◆ To do: Please restate the records that follow word for word, omitting any images.

Stored data entries:
········
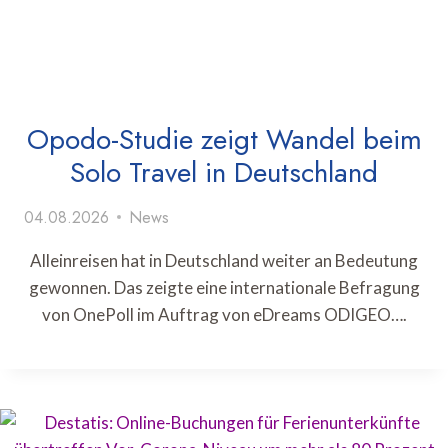
Opodo-Studie zeigt Wandel beim
Solo Travel in Deutschland
04.08.2026
News
Alleinreisen hat in Deutschland weiter an Bedeutung
gewonnen. Das zeigte eine internationale Befragung
von OnePoll im Auftrag von eDreams ODIGEO….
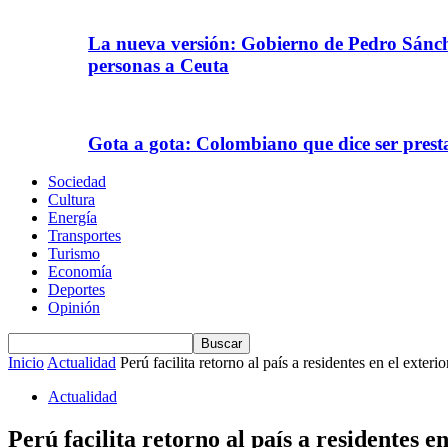
La nueva versión: Gobierno de Pedro Sánche
personas a Ceuta
Gota a gota: Colombiano que dice ser prest
Sociedad
Cultura
Energía
Transportes
Turismo
Economía
Deportes
Opinión
Inicio
Actualidad
Perú facilita retorno al país a residentes en el exterio
Actualidad
Perú facilita retorno al país a residentes en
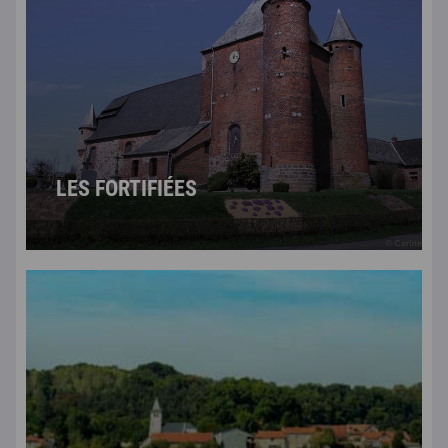
LES FORTIFIÉES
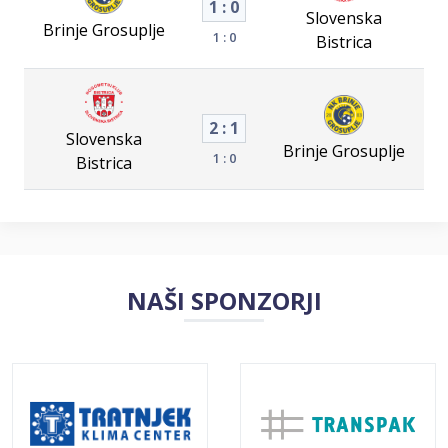
1 : 0
Slovenska
Brinje Grosuplje
1 : 0
Bistrica
2 : 1
Slovenska
Brinje Grosuplje
1 : 0
Bistrica
NAŠI SPONZORJI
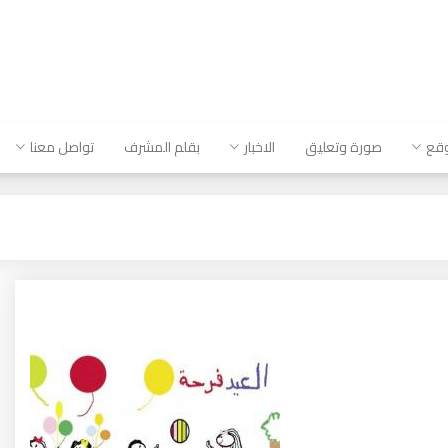
وقع
صورة وتعليق
الاخبار
بقلم المشرف
تواصل معنا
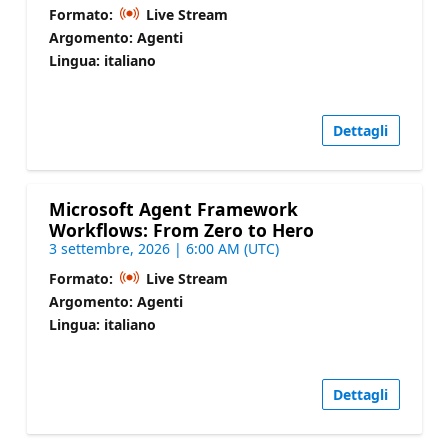
Formato:
Live Stream
Argomento: Agenti
Lingua: italiano
Dettagli
Microsoft Agent Framework
Workflows: From Zero to Hero
3 settembre, 2026 | 6:00 AM (UTC)
Formato:
Live Stream
Argomento: Agenti
Lingua: italiano
Dettagli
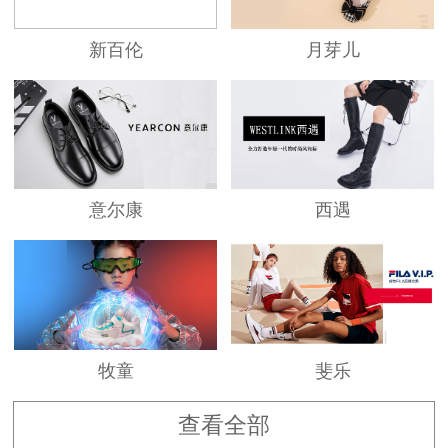
新百伦
月芽儿
意尔康
西遇
牧童
斐乐
查看全部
········
◆ Exercise answer:
Opodo-Studie zeigt Wandel beim
Solo Travel in Deutschland
04.08.2026
News
Alleinreisen hat in Deutschland weiter an Bedeutung
gewonnen. Das zeigte eine internationale Befragung
von OnePoll im Auftrag von eDreams ODIGEO….
La nueva versión: Gobierno de Pedro Sánche
personas a Ceuta
Gota a gota: Colombiano que dice ser prest
Sociedad
Cultura
Energía
Transportes
Turismo
Economía
Deportes
Opinión
Inicio
Actualidad
Perú facilita retorno al país a residentes en el exterio
Actualidad
Perú facilita retorno al país a residentes en
LES FORTIFIÉES
1 : 0
Slovenska
Brinje Grosuplje
1 : 0
Bistrica
2 : 1
Slovenska
Brinje Grosuplje
1 : 0
Bistrica
NAŠI SPONZORJI
وقع
صورة وتعليق
الاخبار
بقلم المشرف
تواصل معنا
Formato:
Live Stream
Argomento: Agenti
Lingua: italiano
Dettagli
Microsoft Agent Framework
Workflows: From Zero to Hero
3 settembre, 2026 | 6:00 AM (UTC)
Formato:
Live Stream
Argomento: Agenti
Lingua: italiano
Dettagli
新百伦
月芽儿
意尔康
西遇
牧童
斐乐
查看全部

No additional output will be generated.